Обожженные, полузадохшиеся от дыма владимирцы выбегали на улицы, прямо под кривые татарские сабли. Но многие погибали в огне, до последней минуты пуская стрелы во врагов. Уцелевшие пробивались с мечами в руках к воротам Среднего города, к внутренней стене, где еще можно было сражаться. В дыму, окутавшем улицы, вспыхивали короткие схватки.
На помощь защитникам Нового города большой воевода Петр Ослядюкович привел из Детинца свой последний, прибереженный для крайнего случая, конный полк. Рядом с воеводой, прикрывая его щитом, скакал верный отрок Илька.
Сразу же за внутренним валом, у первых домов Нового города, полк встретился с татарской конницей. Две конные лавы сшиблись, закрутились под лязг железа и конское ржанье. Много воинов хана Батыя нашли здесь смерть, но и полк Петра Ослядюковича был вырублен до последнего человека. Воеводу Петра Ослядюковича оттеснили к самому валу. Он долго отбивался булавой (стрел татары не пускали - хотели взять живым), пока не упал рядом с Илькой.
А татары перевалили внутренний вал и ворвались в Средний город. Смолк набатный звон на колокольне Рождественского монастыря: изрубленные звонари полегли под нагревшимися от непрерывных ударов колоколами. Через торговую площадь татарские всадники проехали к Детинцу, ворвались внутрь через распахнутые ворота, у которых больше не было сторожей.
Перед Успенским собором ровной линией стояли полсотни дружинников - последние защитники столицы великого князя Юрия Всеволодовича. Ветер раскачивал прапорец с ликом богородицы, заступницы Владимирской земли.
Старый боярин Надей стоял впереди строя. Когда татары ворвались в ворота Детинца, он обнажил меч, поднял его вверх и зашагал негнущимися от старости ногами навстречу.
И такой невероятной показалась отчаянная храбрость старика, что татарские воины остановились.
В наступившей внезапно тишине скрипел снег под сапогами Надея и его дружинников. Храбрецы шли на татар, выставив копья. Наконец пронзительно крикнул, взмахнув кривой саблей, монгольский тысячник. Опомнившиеся татары бросились на дружинников Надея.
Так погибла ближняя дружина великого владимирского князя, защищая собор, где покорно ждали смерти княжеская семья и бояре.
Был месяц февраль, а день был седьмой, последний скорбный день Владимира…
3
Хан Батый въехал в горящий Владимир после полудня.
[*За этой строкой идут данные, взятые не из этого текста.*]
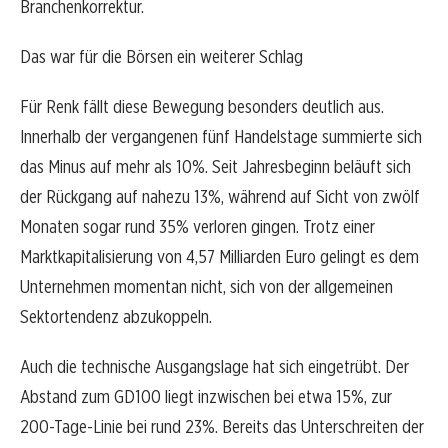
Branchenkorrektur.
Das war für die Börsen ein weiterer Schlag
Für Renk fällt diese Bewegung besonders deutlich aus.
Innerhalb der vergangenen fünf Handelstage summierte sich
das Minus auf mehr als 10%. Seit Jahresbeginn beläuft sich
der Rückgang auf nahezu 13%, während auf Sicht von zwölf
Monaten sogar rund 35% verloren gingen. Trotz einer
Marktkapitalisierung von 4,57 Milliarden Euro gelingt es dem
Unternehmen momentan nicht, sich von der allgemeinen
Sektortendenz abzukoppeln.
Auch die technische Ausgangslage hat sich eingetrübt. Der
Abstand zum GD100 liegt inzwischen bei etwa 15%, zur
200-Tage-Linie bei rund 23%. Bereits das Unterschreiten der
Ветер раздувал пламя пожаров, улицы были окутаны дымом. Дымящиеся головни падали в черный снег. Ручейки мутной от крови и пепла воды струились из-под осевших от жара сугробов.
Бой затихал. Только от Золотых ворот доносились крики и лязг оружия: горстка упрямых руситов, засевших в каменной воротной башне, продолжала безнадежное сопротивление. Неприступными оказались стены башни, которую руситы почему-то называли Золотой. Не золотой, а кровавой лучше бы ее назвать! Много воинов погибло под ней во время штурма…
Да и только ли под Золотыми воротами? Своих убитых воинов Батый видел везде: в переулках, у заборов, во дворах. Только середина улицы, по которой должен был ехать хан, свободна от трупов, но и здесь еще темнели лужи крови. Дорогой ценой пришлось заплатить за обугленные развалины города князя Юрья!
Хан Батый миновал горящие улицы Нового города, проехал через Торговые ворота в Средний город. Здесь пожаров было меньше. Во дворах суетились спешенные татары, тащили узлы с добром, взламывали замки клетей и амбаров.
Особенно много было воинов на торговой площади. Они разбивали лавки купцов, перекладывали товар в переметные сумы. Сотники стояли поодаль, зорко поглядывали на своих удальцов. К ним подходили воины, кланялись, складывали к ногам самую ценную добычу.
А на торговую площадь выбегали новые и новые толпы победителей. Кое-где уже дрались, вырывая из рук дорогие сосуды, куски сукна, связки беличьих шкурок.
Никто не обращал внимания на проезжавшего хана.
- Я прикажу сломать хребты этим шакалам! - прошипел Батый, оборачиваясь к старому полководцу Субудаю.
Но тот возразил:
- И будешь не прав! Все они храбрые воины. Они положили к твоим ногам город князя Юрья. Сегодня город принадлежит им. Так велит яса - закон твоего деда, Великого Чингиса… Но если завтра кто-нибудь уйдет самовольно из своего десятка, его удавят тетивой лука… Если завтра кто-нибудь не принесет тебе законной доли добычи, тот примет смерть… Войско - сабля в твоей руке, хан, а саблю, чтоб не проржавела, нужно смазывать жиром…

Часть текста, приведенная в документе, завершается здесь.